Wednesday, 19 December 2012

The EU Acts Swiftly To Protect Profits Over Health

Today is the day that the EU unveiled one of the worst kept secrets of 2012 - the new Tobacco Products Directive.

So what does it entail?
The draft rules include plans to ban ... packets containing fewer than 20 cigarettes. ...
Hear that? None of that packets of 10 or 14 mullarkey any more, you've got to buy 20 at a time now. I think anyone who has purchased 200 on the way back from holiday will vouch for the fact that if they are there, they're gonna be smoked faster than usual unless in possession of stoic willpower.

I expect the idea is that youths will find it difficult to pay the extra for 20. No they won't, idiots, they will just shell out the extra £3 (pocket money according to anti-booze campaigners) and smoke them quicker. A win for big tobacco, then.
... and would keep the current EU sales ban on snus outside Sweden in place.
Great idea.
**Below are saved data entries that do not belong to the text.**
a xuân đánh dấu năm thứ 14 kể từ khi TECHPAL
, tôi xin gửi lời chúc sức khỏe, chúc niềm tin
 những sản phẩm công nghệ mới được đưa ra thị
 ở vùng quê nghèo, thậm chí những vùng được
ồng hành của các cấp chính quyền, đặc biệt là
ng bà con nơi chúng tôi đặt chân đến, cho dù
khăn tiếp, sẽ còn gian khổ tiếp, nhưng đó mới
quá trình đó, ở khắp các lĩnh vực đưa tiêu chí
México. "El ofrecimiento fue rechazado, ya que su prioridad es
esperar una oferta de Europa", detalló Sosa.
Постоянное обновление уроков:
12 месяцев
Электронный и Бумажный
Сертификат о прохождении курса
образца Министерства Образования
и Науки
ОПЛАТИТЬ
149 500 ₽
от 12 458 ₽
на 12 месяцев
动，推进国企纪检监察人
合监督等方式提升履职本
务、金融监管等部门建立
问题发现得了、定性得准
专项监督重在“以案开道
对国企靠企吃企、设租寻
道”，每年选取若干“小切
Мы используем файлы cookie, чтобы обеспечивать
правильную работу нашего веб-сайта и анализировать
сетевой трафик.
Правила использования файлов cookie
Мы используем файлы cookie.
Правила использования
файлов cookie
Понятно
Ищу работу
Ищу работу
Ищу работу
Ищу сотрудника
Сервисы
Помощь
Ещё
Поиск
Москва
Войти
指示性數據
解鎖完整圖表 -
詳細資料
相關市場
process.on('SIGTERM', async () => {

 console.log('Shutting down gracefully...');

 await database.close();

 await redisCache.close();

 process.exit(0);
Instead of following the lead of a country with the lowest smoking prevalence in Europe - by a massive margin, I might add - let's just keep the major reason for it banned and carry on regardless, eh?

As a former ASH UK supremo points out ...
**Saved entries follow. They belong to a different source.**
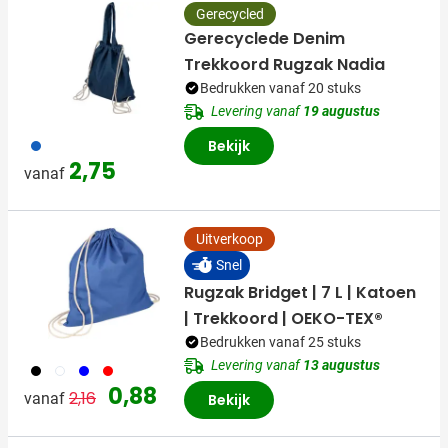
Gerecycled
Gerecyclede Denim
Trekkoord Rugzak Nadia
Bedrukken vanaf 20 stuks
Levering vanaf
19 augustus
005
Bekijk
2,75
vanaf
Uitverkoop
Snel
Rugzak Bridget | 7 L | Katoen
| Trekkoord | OEKO-TEX®
Bedrukken vanaf 25 stuks
Levering vanaf
13 augustus
001
002
005
008
Normale prijs
Speciale prijs
0,88
2,16
vanaf
Bekijk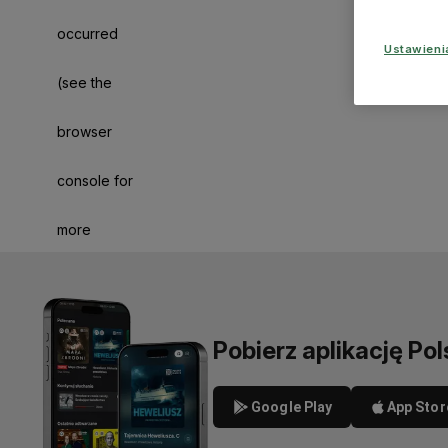
occurred
Ustawien
(see the
browser
console for
more
information)
.
Pobierz aplikację Pol
Google Play
App Stor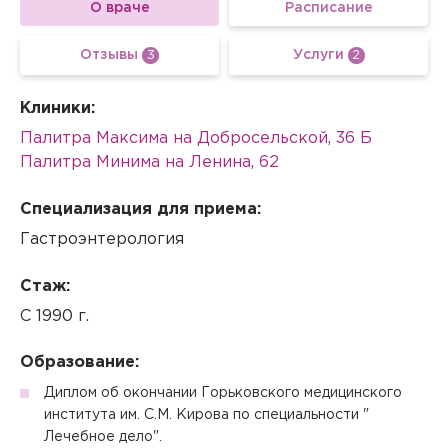
О враче
Расписание
Отзывы
Услуги
3
2
Клиники:
Палитра Максима на Добросельской, 36 Б
Палитра Минима на Ленина, 62
Специализация для приема:
Гастроэнтерология
Стаж:
С 1990 г.
Образование:
Диплом об окончании Горьковского медицинского
института им. С.М. Кирова по специальности "
Лечебное дело".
That's correct. Not to reduce harm, or to protect those who smoke by offering less risky alternatives. Nope, it's to protect eurocrats from confessing that they have fucked up.
That's the important thing, eh? We wouldn't want the EU to damage its credibility by admitting it made a mistake.
Smoke if you've got 'em, lads and lasses, it's OK as long as EU blushes are saved.

Anything else?
The European Commission is to propose ... a total ban on flavourings such as menthol
Crikey! That could actually help, couldn't it? I mean, it might just encourage those who are finding it hard to quit, but only like flavoured baccy, to move to something less damaging such as e-cigs. There are plenty more palatable flavours available with them and they are 99% less harmful. Good move!

Oh, hold on.
The EU legislation will also propose a "de facto" ban on electronic cigarettes, which deliver a smokeless nicotine hit, which in future must be authorised as "medicinal products".
So that's out too. It's almost like the EU are promoting a policy which could be described as, I dunno, quit or die. But that would be pretty silly as it would only benefit either tobacco companies or ...

Aha! The penny has just dropped! There is another big industry which sells nicotine and which relies for its profits on smokers not slipping through the net with low risk alternatives which they don't control, isn't there?

Little wonder then, that an Imperial Tobacco spokesman is so chipper.
"We are confident looking many years into the future that the EU will be an area where we can sustainably grow and develop our business."
Indeed. With the EU introducing measures which ensure the profits of big industry for years to come, how can they or big pharma possibly fail? Nice work, Brussels.

Of course, there are others who will be breathing a big sigh of relief now that their pharma sponsors have dodged a bullet [pdf page 10].
ASH and allies continue to work hard to ensure that the passage of the Directive through the European legislature proceeds as planned.
Wahey! Trebles all round.

It has never been about health, you know.